- [WHAT IS BEING ASKED]: Repeat the listing exactly, minus the pictures.

RECORD EXTRACTS START

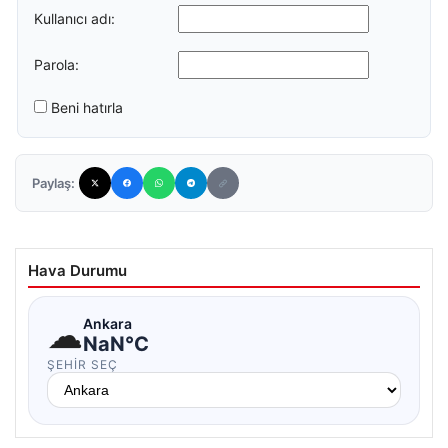
Kullanıcı adı:
Parola:
Beni hatırla
Paylaş:
Hava Durumu
☁
Ankara
NaN°C
ŞEHIR SEÇ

RECORD EXTRACTS END

- [OUTPUT BELOW]:
Kullanıcı adı:
Parola:
Beni hatırla
Paylaş:
Hava Durumu
☁
Ankara
NaN°C
ŞEHIR SEÇ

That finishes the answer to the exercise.